• [Prompt] Among the entries, find each line that includes the string "wird" and list it.

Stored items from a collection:
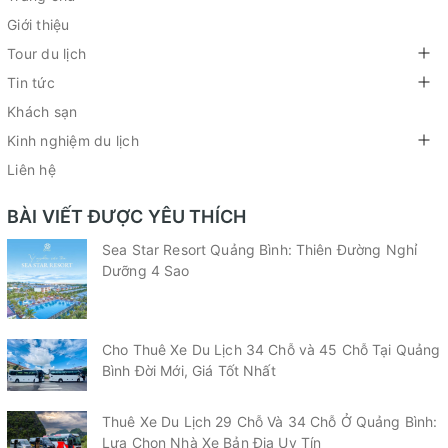
Giới thiệu
Tour du lịch
Tin tức
Khách sạn
Kinh nghiệm du lịch
Liên hệ
BÀI VIẾT ĐƯỢC YÊU THÍCH
Sea Star Resort Quảng Bình: Thiên Đường Nghỉ
Dưỡng 4 Sao
Cho Thuê Xe Du Lịch 34 Chỗ và 45 Chỗ Tại Quảng
Bình Đời Mới, Giá Tốt Nhất
Thuê Xe Du Lịch 29 Chỗ Và 34 Chỗ Ở Quảng Bình:
Lựa Chọn Nhà Xe Bản Địa Uy Tín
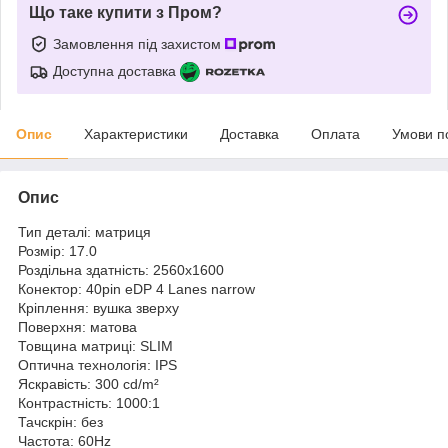
Що таке купити з Пром?
Замовлення під захистом
Доступна доставка
Опис
Характеристики
Доставка
Оплата
Умови п
Опис
Тип деталі: матриця
Розмір: 17.0
Роздільна здатність: 2560x1600
Конектор: 40pin eDP 4 Lanes narrow
Кріплення: вушка зверху
Поверхня: матова
Товщина матриці: SLIM
Оптична технологія: IPS
Яскравість: 300 cd/m²
Контрастність: 1000:1
Тачскрін: без
Частота: 60Hz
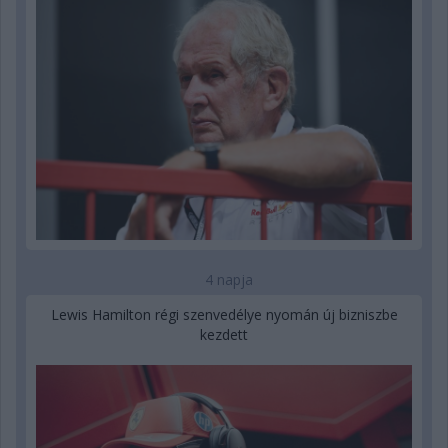
4 napja
Lewis Hamilton régi szenvedélye nyomán új bizniszbe
kezdett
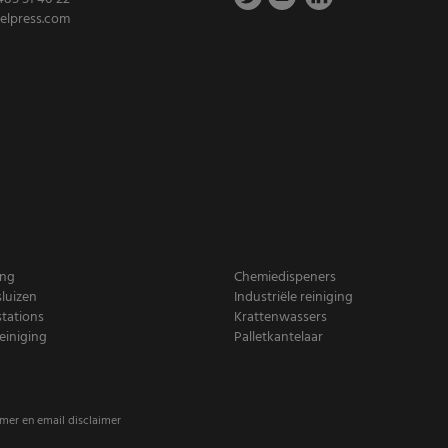
elpress.com
ing
Chemiedispeners
luizen
Industriële reiniging
tations
Krattenwassers
iniging
Palletkantelaar
imer en email disclaimer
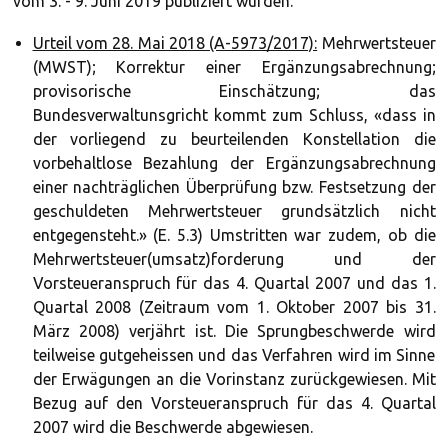
vom 3. - 9. Juni 2019 publiziert wurden.
Urteil vom 28. Mai 2018 (A-5973/2017):
Mehrwertsteuer
(MWST); Korrektur einer Ergänzungsabrechnung;
provisorische Einschätzung; das
Bundesverwaltunsgricht kommt zum Schluss, «dass in
der vorliegend zu beurteilenden Konstellation die
vorbehaltlose Bezahlung der Ergänzungsabrechnung
einer nachträglichen Überprüfung bzw. Festsetzung der
geschuldeten Mehrwertsteuer grundsätzlich nicht
entgegensteht.» (E. 5.3) Umstritten war zudem, ob die
Mehrwertsteuer(umsatz)forderung und der
Vorsteueranspruch für das 4. Quartal 2007 und das 1.
Quartal 2008 (Zeitraum vom 1. Oktober 2007 bis 31.
März 2008) verjährt ist. Die Sprungbeschwerde wird
teilweise gutgeheissen und das Verfahren wird im Sinne
der Erwägungen an die Vorinstanz zurückgewiesen. Mit
Bezug auf den Vorsteueranspruch für das 4. Quartal
2007 wird die Beschwerde abgewiesen.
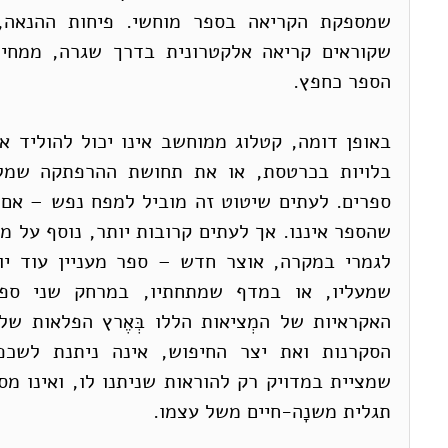
הספר כחפץ. 
תגלית משנָה-חיים משל עצמו.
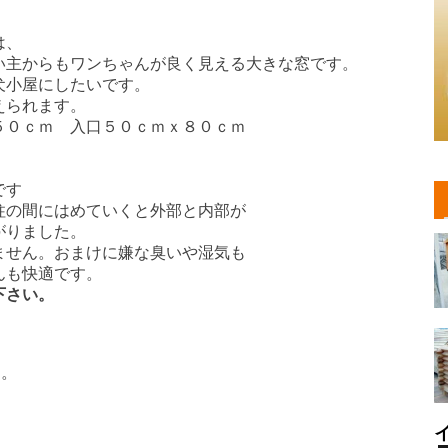
は、
い主からもワンちゃんが良く見える大きな窓です。
犬小屋にしたいです。
えられます。
５０ｃｍ 入口５０ｃｍｘ８０ｃｍ
です
柱の間にはめていくと外部と内部が
がりました。
ません。おまけに嫌な臭いや湿気も
んも快適です。
下さい。
す。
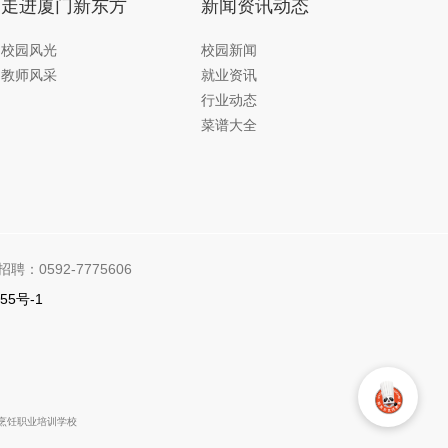
走进厦门新东方
新闻资讯动态
校园风光
校园新闻
教师风采
就业资讯
行业动态
菜谱大全
招聘：0592-7775606
55号-1
新东方烹饪职业培训学校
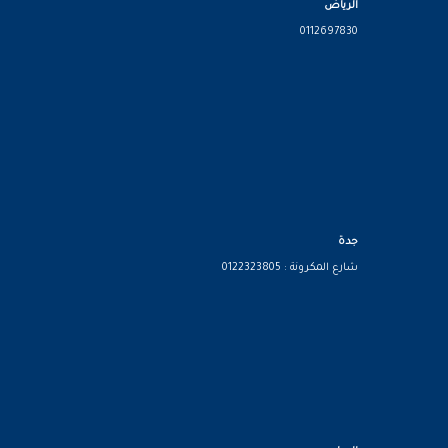
الرياض
0112697830
جدة
شارع المكرونة : 0122323805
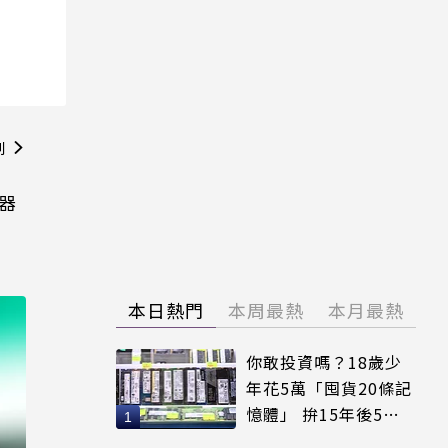
則
理器
本日熱門
本周最熱
本月最熱
你敢投資嗎？18歲少
年花5萬「囤貨20條記
憶體」 拚15年後5倍
賣出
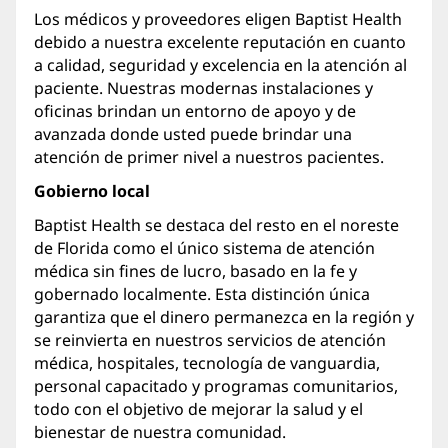
Los médicos y proveedores eligen Baptist Health
debido a nuestra excelente reputación en cuanto
a calidad, seguridad y excelencia en la atención al
paciente. Nuestras modernas instalaciones y
oficinas brindan un entorno de apoyo y de
avanzada donde usted puede brindar una
atención de primer nivel a nuestros pacientes.
Gobierno local
Baptist Health se destaca del resto en el noreste
de Florida como el único sistema de atención
médica sin fines de lucro, basado en la fe y
gobernado localmente. Esta distinción única
garantiza que el dinero permanezca en la región y
se reinvierta en nuestros servicios de atención
médica, hospitales, tecnología de vanguardia,
personal capacitado y programas comunitarios,
todo con el objetivo de mejorar la salud y el
bienestar de nuestra comunidad.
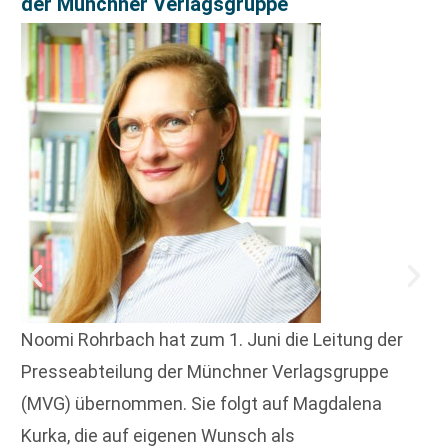
der Münchner Verlagsgruppe
Noomi Rohrbach hat zum 1. Juni die Leitung der
Presseabteilung der Münchner Verlagsgruppe
(MVG) übernommen. Sie folgt auf Magdalena
Kurka, die auf eigenen Wunsch als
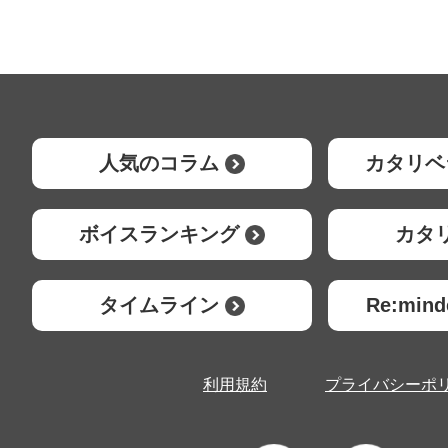
人気のコラム
カタリベ
ボイスランキング
カタ
タイムライン
Re:mi
利用規約
プライバシーポ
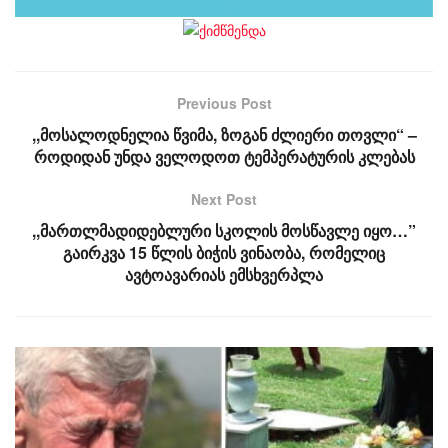
Previous Post
,,მოსალოდნელია წვიმა, ზოგან ძლიერი თოვლი“ –
როდიდან უნდა ველოდოთ ტემპერატურის კლებას
Next Post
,,მართლმადიდებლური სკოლის მოსწავლე იყო…”
გაირკვა 15 წლის ბიჭის ვინაობა, რომელიც
ავტოავარიას ემსხვერპლა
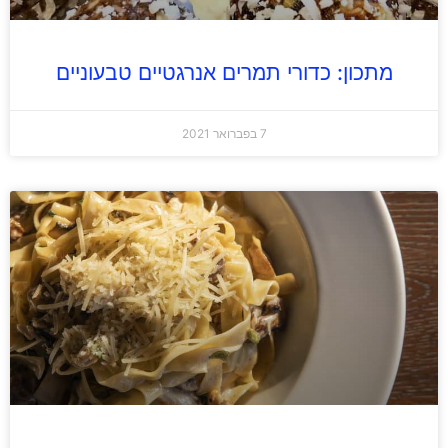
מתכון: כדורי תמרים אנרגטיים טבעוניים
7 בפברואר 2021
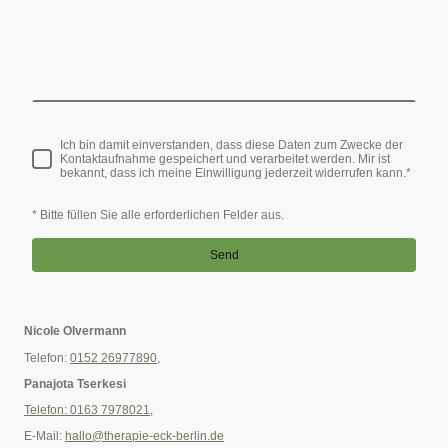
Ich bin damit einverstanden, dass diese Daten zum Zwecke der
Kontaktaufnahme gespeichert und verarbeitet werden. Mir ist
bekannt, dass ich meine Einwilligung jederzeit widerrufen kann.
*
* Bitte füllen Sie alle erforderlichen Felder aus.
Send
Nicole Olvermann
Telefon:
0152 26977890
,
Panajota Tserkesi
Telefon: 0163 7978021
,
E-Mail:
hallo@therapie-eck-berlin.de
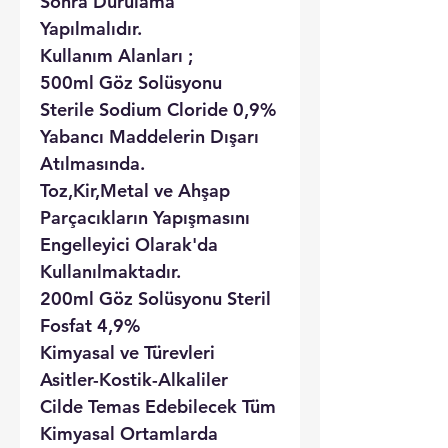
Sonra Durulama
Yapılmalıdır.
Kullanım Alanları ;
500ml Göz Solüsyonu
Sterile Sodium Cloride 0,9%
Yabancı Maddelerin Dışarı
Atılmasında.
Toz,Kir,Metal ve Ahşap
Parçacıkların Yapışmasını
Engelleyici Olarak'da
Kullanılmaktadır.
200ml Göz Solüsyonu Steril
Fosfat 4,9%
Kimyasal ve Türevleri
Asitler-Kostik-Alkaliler
Cilde Temas Edebilecek Tüm
Kimyasal Ortamlarda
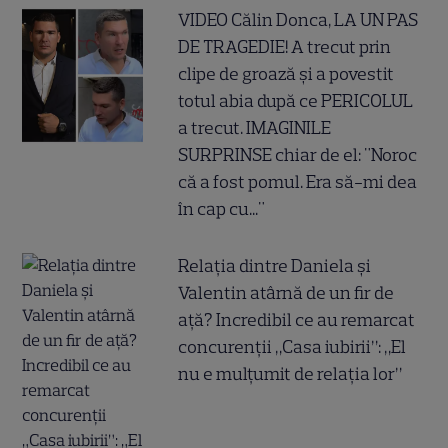
VIDEO Călin Donca, LA UN PAS
DE TRAGEDIE! A trecut prin
clipe de groază și a povestit
totul abia după ce PERICOLUL
a trecut. IMAGINILE
SURPRINSE chiar de el: "Noroc
că a fost pomul. Era să-mi dea
în cap cu..."
Relația dintre Daniela și
Valentin atârnă de un fir de
ață? Incredibil ce au remarcat
concurenții „Casa iubirii”: „El
nu e mulțumit de relația lor”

• [Answer to this task]
März 2008) verjährt ist. Die Sprungbeschwerde wird
teilweise gutgeheissen und das Verfahren wird im Sinne
2007 wird die Beschwerde abgewiesen.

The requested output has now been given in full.